教皇フランシスコは、バチカンで6月7日、水曜恒例の一般謁見を行われた。

謁見中のカテケーシス(教会の教えの解説)で、教皇は「キリスト教的希望」をテーマに、「キリスト者の希望の源である神の父性」を考察された。

教皇は、ルカ福音書中の、イエスに弟子たちが「祈りを教えてください」と言い、イエスが祈り方を教える場面を取り上げられた。

イエスは朝晩、静かな場所に退いて一人で祈っていたが、そのイエスの祈りに魅了された弟子たちは、自分たちにも祈りを教えて欲しいと願った。

そこで、イエスが教えた祈りは、キリスト教の最高の祈り、「主の祈り」として伝えられることになった。

教皇はイエスの「主の祈り」を紹介するにあたり、マタイ福音書に記された祈り(6,9-13)に比べ、ルカ福音書の祈り(11,2-4)の方は、簡潔に「父よ」という呼びかけではじまるなど、若干短くなっていることを説明。

キリスト教の祈りのすべての神秘は、まさに神を「父」と勇気をもって呼ぶことにあると述べられた。

わたしたちは神の超越性を尊び、高く仰ぎ見るような名で神を呼ぶこともできるが、神を「父」と呼ぶことは、自分が父親から愛されていることを知る子どもが父に話しかけるような、神との信頼に満ちた関係にわたしたちを置くことになると教皇は指摘。

神の神秘は、わたしたちを常に惹き付けると共に、わたしたちを小さな存在に感じさせるが、神を父と呼ぶことで、もはや神を前にした恐れや、圧迫感、苦悩はなくなると話された。

教皇はルカ福音書の「放蕩息子のたとえ」(15,11-32)を思い起こし、イエスがそこに示す、「愛」以外の何者でもない父親像を見つめられた。

その愛にあふれた父は、傲慢な息子を罰せず、財産を分けてやるだけでなく、遠くに旅立たせることもできる父であり、その息子があらゆる体験を経て、ようやく家に戻ってきた時にも、人間的基準で裁くことなく、まず何よりも「赦し」の必要を感じ、その抱擁を通して、この息子の不在が父の愛にとってどれだけ辛いものであったかを悟らせる父であったと、教皇は語られた。

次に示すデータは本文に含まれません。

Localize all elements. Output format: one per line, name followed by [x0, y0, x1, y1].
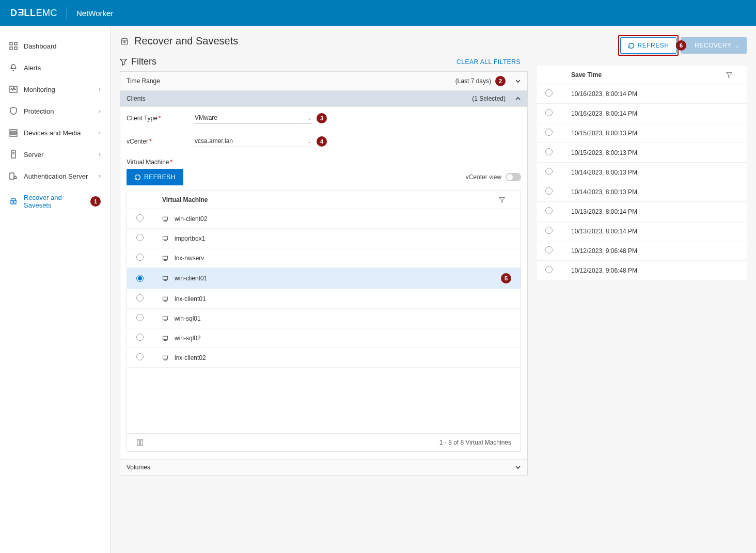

「わたしたちは決して一人ではありません。人が神から離れ、敵対し、無神論者であると言うことさえあっても、イエス・キリストの福音は、神はわたしたち無しではいられない方であるという神秘を明らかにしてくれます。」

「これが『主の祈り』のすべての祈願の中にある、『わたしたちの希望の源泉』です。わたしたちが助けを必要とする時、イエスは諦めて自分の中に閉じこもれとは言いませんでした。御父に向かって、信頼をもって願いなさいと言いました。御父はいつもわたしたちを愛のうちに見つめ、決してわたしたちを見捨てることはありません。」

このように話された教皇は、参加者と共に、信頼と希望をもって「主の祈り」を唱えられた。